Improve Transparency and User Interface Design

Vendors should expose provenance and retrieval signals in the UI, making it easy to view the exact evidence used to generate an answer rather than presenting reconstructions alone. They should offer conservative "verified-mode" defaults for public-interest queries that prioritize provenance and refusal over speculative answers.

Integrate Provenance Checks and Human Oversight

For Windows ecosystem partners, these design choices translate into safer default integrations for Copilot and search-centric experiences within Edge and the OS. Specifically:

  • Integrate and surface watermark/C2PA checks (SynthID and similar) where possible, while making the limits of those checks explicit to users
  • Implement human-in-the-loop gates for high-risk topics (public safety, election reporting, law enforcement)
  • Provide auditable logs to enable post-hoc verification and redress when mistakes occur

The Future of AI Verification

Research Directions and Technical Solutions

Longer-term fixes require substantial research investment:

  • Invest in forensic supervision: Build diverse, high-quality datasets of synthetic and manipulated images with provenance labels to train detectors that can generalize across generator families
  • Improve cross-model detection: Collaborate on open standards for embedding robust provenance (C2PA, SynthID-style signals), and fund third-party verification services
  • Expand transparency: Researchers need access to model retrieval logs and grounding materials under controlled conditions to audit and reduce systematic biases

The Irreplaceable Role of Human Expertise

Researchers emphasize that AI models can be useful to professional fact-checkers, helping to quickly geolocate images and spot visual clues to establish authenticity. But they caution that they cannot replace the work of trained human fact-checkers. Experienced fact-checkers bring contextual, archival, linguistic, and cultural expertise; they can interpret ambiguous visual cues, consult primary sources, and apply rigorous provenance checks (reverse image searches, metadata analysis, geolocation).

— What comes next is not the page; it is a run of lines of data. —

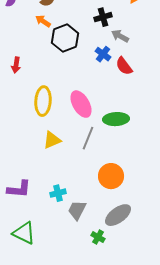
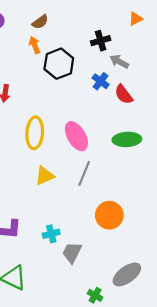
orange arrow: (43, 21) -> (35, 45), turned 35
green ellipse: (116, 119) -> (127, 139), moved
gray ellipse: (118, 215) -> (127, 274), moved
green cross: (98, 237) -> (95, 295), moved

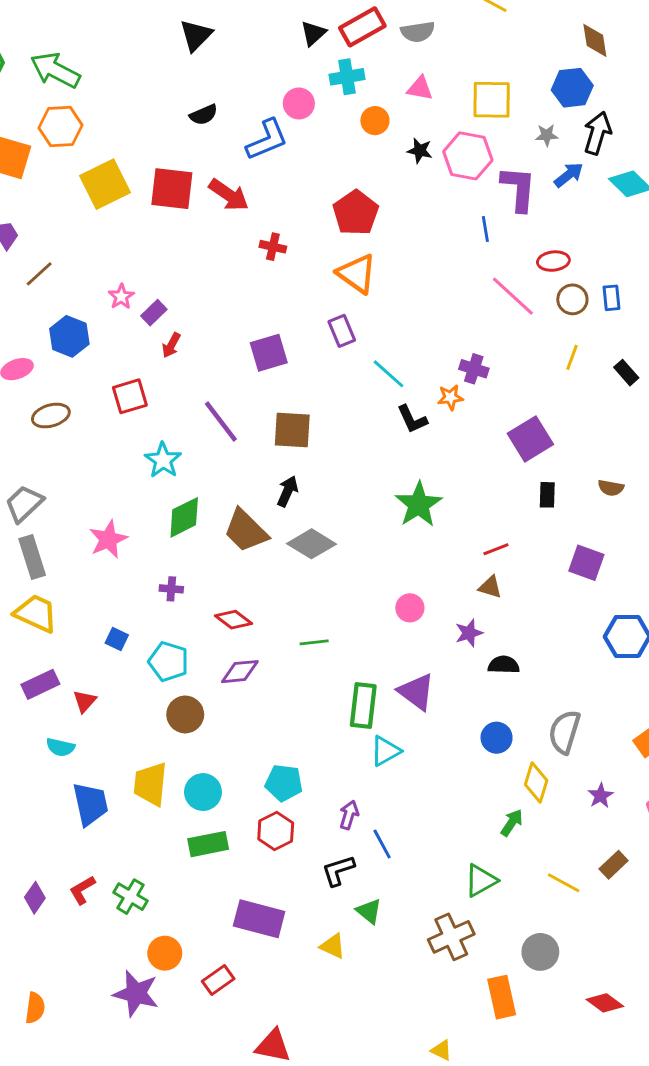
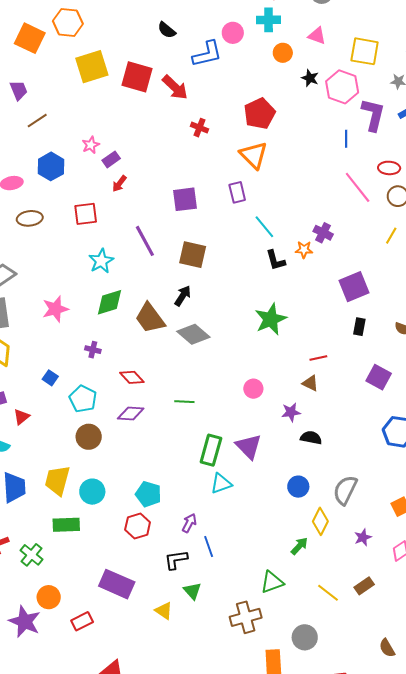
black semicircle: (204, 115) -> (167, 30), turned 54
green rectangle: (208, 844) -> (66, 525), moved

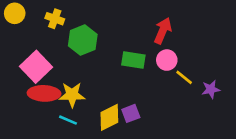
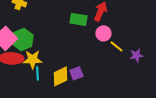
green hexagon: (83, 40) -> (22, 39), moved
green rectangle: (133, 60) -> (78, 19), moved
cyan line: (68, 120) -> (37, 73), moved, turned 64

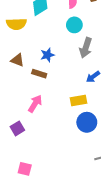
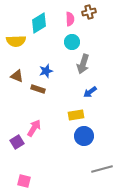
pink arrow: (35, 104) -> (34, 128), moved

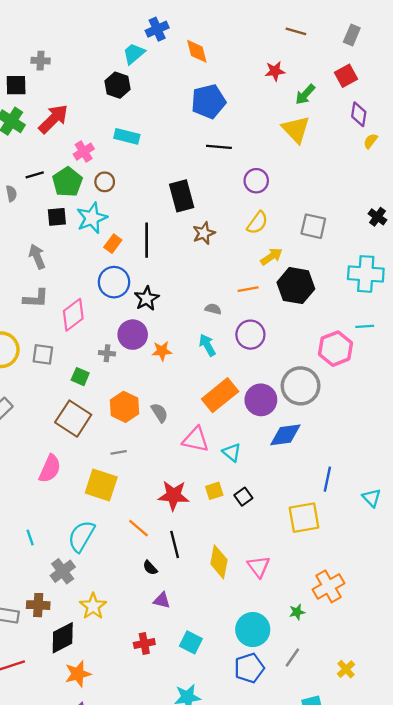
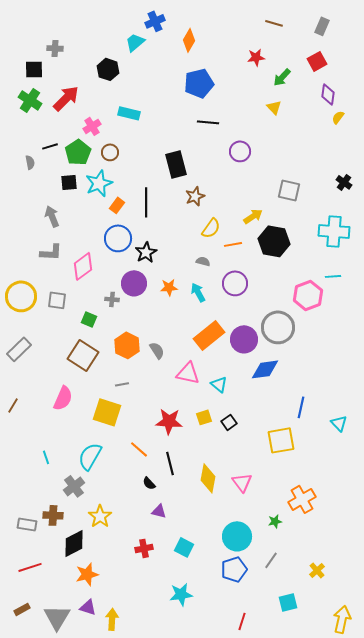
orange diamond: (197, 51) -> (189, 40), turned 45
black hexagon: (117, 85) -> (108, 69), moved
yellow triangle: (296, 129) -> (274, 107), size x0.6
yellow semicircle: (257, 223) -> (211, 228), moved
orange star: (162, 351) -> (169, 287), moved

Fallorina summarizes the challenge: "We can't rely on AI tools to combat AI in the long run."

Conclusion: Verification in the Age of Generative AI

The Elizaldy Co episode and the broader pattern of misclassification are not mere technical curiosities; they are a practical, present-day hazard created by a gap between what AI systems were trained to do (produce plausibly real text and images) and what society now asks them to deliver (prove what is real). Independent audits, newsroom fact-checks, and academic tests paint a consistent picture: multimodal chatbots can help investigators find leads and surface clues, but they are not yet dependable verifiers of visual provenance.

The immediate remedy is operational: treat assistants as research helpers, preserve professional human verification for sensitive public-information tasks, and deploy provenance checks and watermarking where possible. Vendors must accept that trust requires transparency and conservative failure modes; platforms must recognize that scaling back human fact-checking without robust machine-level and policy safeguards hands a powerful amplifier to systems that still make consequential mistakes.

For Windows users, IT teams, and newsrooms, the message is straightforward and urgent: use AI for speed—but verify with care. As AI assistants become increasingly integrated into our operating systems and daily workflows, developing critical verification literacy becomes not just a technical skill but a civic necessity in an increasingly synthetic information environment.